Inflammatory Bowel Diseases and Autoimmune Hepatitis: Is Anti-TNF Therapy an Option?
BACKGROUND: Comorbidities among immune mediated inflammatory disorders are frequently reported (1). Although some physicians are not aware of the potential association between autoimmune hepatitis (AIH) and inflammatory bowel diseases (IBD) it is not uncommon (2). As anti-tumor necrosis factor (anti-TNF) therapy has the potential to induce autoimmunity, including AIH (3), the safety of its utilization in this condition is unknown and often avoided by physicians.

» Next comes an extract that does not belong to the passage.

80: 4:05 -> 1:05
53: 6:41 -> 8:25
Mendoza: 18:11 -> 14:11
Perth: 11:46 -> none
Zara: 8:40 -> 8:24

METHODS: Data from patients with concomitant diagnosis of IBD and AIH in the IBD unit of the Department of Gastroenterology of the Clinics Hospital of University of São Paulo was retrospectively collected based on medical records.

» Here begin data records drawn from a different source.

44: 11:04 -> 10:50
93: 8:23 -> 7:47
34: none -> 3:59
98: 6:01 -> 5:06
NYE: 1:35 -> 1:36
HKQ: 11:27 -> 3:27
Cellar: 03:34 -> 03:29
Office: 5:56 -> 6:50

RESULTS: Two female (29 and 33 years old) and one male (29 years old) patients with concomitant AIH and ulcerative colitis (pancolitis) were identified. These three patients needed to start infliximab because of persistent clinical and endoscopic activity in two of them and gangrenous pyoderma in the other case. All of them were taking azathioprine when anti-TNF was initiated. Two had type 1 AIH and one AIH with no markers. Two were cirrhotic (Child A/MELD 11 and Child B/MELD 14) with portal hypertension and one did not have signs and symptoms of cirrhosis. After a follow up of an average of 20 months under anti-TNF treatment transaminases slightly reduced (mean ALT prior treatment 50 ± 32 U/L, mean ALT during treatment 27 ± 8 U/L) and immunoglobulin G level slightly increased (pretreatment mean 2062 ± 626 mg/dL, mean during treatment 2595 ± 1158 mg/dL). Clinically, cirrhotic patients persisted with compensated liver disease (Child A / MELD 11 and Child B / MELD 15) and the one who was not cirrhotic did not have any clinical deterioration. After 19 months with anti-TNF the patient with MELD 15 (blood type B) was successfully submitted to liver transplantation and infliximab was discontinued after that. It is important to emphasize that MELD before and after anti-TNF in this case was almost the same. After 3 years, the patient with gangrenous pyoderma reactivated the skin lesions due to poor adherence to infliximab treatment, progressing to infectious complications and subsequent death.
CONCLUSION(S): Anti-TNF do not seem to alter the course of liver disease in IBD patients with concomitant diagnosis of AIH. Due to potential side effects it needs to be applied with caution and in a multidisciplinary approach in tertiary centers with special attention to infectious complications.